‘Scream Queens’ Keke Palmer Dismisses Stereotypes
Halloween is approaching, and the Fox network is stirring suspense with its Scream Queens series, co-starring former JET cover star Keke Palmer.
The show, created by Ryan Murphy (Glee), poses itself as a satirical horror comedy set at the fictional Wallace University where Kappa Kappa Tau Sorority reigns supreme and becoming a pledgee is ideal.
But more than becoming sorors and frats, students are faced with a murder, which hasn’t struck the university in nearly two decades.
The lighthearted series packs on a few cultural jabs in the process – some of which have caused questions about the show’s verbal content and intent when incorporating racial undertones.
Just to give you a glimpse: The word “hoodrat” has been tossed, “white mammy” has been used to address another character’s maid and then there’s the name Zayday amid cast members named Chanel and Denise (Niecy Nash).
Keke portrays Zayday Williams, a witty Oakland-bred college freshman with a genius-level IQ pledging to be a part of the Kappa Kappa Tau Sorority.
She chalks up the skepticism to the writers and creators producing content that allows the cast to “have fun, joke and play on things that matter to millennials today, [while] at the same time giving you something grounded at the end of it all.”
She also encourages viewers to get to know the characters. “As the show develops more, people will see that the characters are not at all what you would think of at face value.”
Taking a break from shooting in New Orleans, the upbeat 22-year-old talks to JET about the critical eye when it comes to Black and Brown faces in mainstream television and what she’s loving about her involvement in Scream Queens.
JET:What are you enjoying about this character?
Keke Palmer: I’m just enjoying being able to do comedy again. I did a little bit of it on True Jackson VP. So it’s good to kind of transfer some of that into Scream Queens, which is much broader and more of a satire.
JET: Speaking of comedy, you get to work with Niecy Nash. Can you discuss what you all may be learning from each other in the comedic sphere?
Keke Palmer: I learned a lot from Niecy, because she’s been doing this for a while, especially in the improv realm. So I watch her and see where she pulls from. We play off each other a lot. The more comfortable I became with improv, the more fun we were able to have. She and I want to do a film together — something where we can do more of that comedy style. We had fun and it seems like the fans enjoyed it too!
JET: Scream Queens has been receiving flack due to some of the racial undertones noticed by viewers. Do you find that, as a Black actress, especially with the space we’re in when it comes to Black and Brown faces gaining more recognition in mainstream Hollywood, the script is pushing limits a bit when it comes to racial stereotypes?
Keke Palmer: I don’t think that they’re not necessarily pushing the limit. But I don’t think they’re doing it to only my character. I think they do it to everybody. I think all the characters have their moments where you’d consider it to be “stereotypes.” But ultimately, everything is done in good fun. I don’t feel like when I’m watching the show it’s, ‘Oh my God, Zany is so stereotypical’ or anything like that.

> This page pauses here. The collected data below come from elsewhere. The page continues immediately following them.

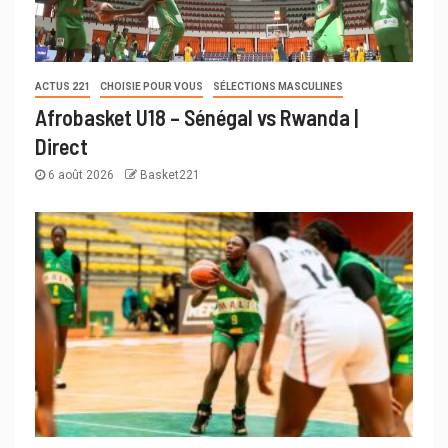
ACTUS 221
CHOISIE POUR VOUS
SÉLECTIONS MASCULINES
Afrobasket U18 – Sénégal vs Rwanda |
Direct
6 août 2026
Basket221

JET: Do you think that because of the lack of diversity in Hollywood, there’s critical attention being paid to Black and Brown entertainers and creatives?

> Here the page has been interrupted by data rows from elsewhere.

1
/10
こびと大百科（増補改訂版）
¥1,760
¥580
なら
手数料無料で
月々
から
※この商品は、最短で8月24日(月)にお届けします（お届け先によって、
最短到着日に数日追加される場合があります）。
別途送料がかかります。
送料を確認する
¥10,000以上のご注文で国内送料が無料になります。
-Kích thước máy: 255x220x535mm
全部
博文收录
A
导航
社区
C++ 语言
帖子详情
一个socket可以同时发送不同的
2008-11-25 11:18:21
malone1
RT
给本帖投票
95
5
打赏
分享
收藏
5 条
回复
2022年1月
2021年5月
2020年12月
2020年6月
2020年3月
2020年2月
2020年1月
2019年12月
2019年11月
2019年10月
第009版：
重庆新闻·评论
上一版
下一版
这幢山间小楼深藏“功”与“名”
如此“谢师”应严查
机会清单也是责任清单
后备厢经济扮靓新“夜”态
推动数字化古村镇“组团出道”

Keke Palmer: Naturally, you’re sensitive to the things you take personally. As African American people, that’s reality. We don’t often get to see ourselves on television or doing something positive. That’s been for a while now. Having said that, we’re at a time now where we get to see, not only a lot of African-American people on television, but a lot of African-American women on television playing strong roles. And coming with that, people are going to be extra critical on certain things because this is the first time in a long time we’re getting to see some of that. We want to make sure it’s perfect. So, ultimately, we’re characters and playing roles and they’re going to have flaws just like humans have flaws. You have to really be able to look at a show and see the different stages of it before you can really say that something is being unfair or stereotypical.
JET: Switching it up. Halloween is approaching! Can you describe one of your most memorable Halloween moments?
Keke Palmer: I have one that my dad did to me when I was 11 or 12. I was really scared about Candyman. My dad literally went in the bathroom and said, ‘OK, I’m just going to go do it.’ So he said “Candyman” in the mirror five times and goes into the bathroom, closes the door, and starts screaming uncontrollably acting like he was about to get killed and stuff, and it scared the hell out of me!
Another moment where I wanted to be frightened [was when] me and my friends went to House of Horror night, and that was a lot of fun! You go and get to see the museum of all these different movies and a bunch of people come out trying to scare you. After a while, my friend started working there so it stopped being really scary to me, but when I went for the first time, it was very scary.
Scream Queens airs Tuesday nights, 9/8c on Fox.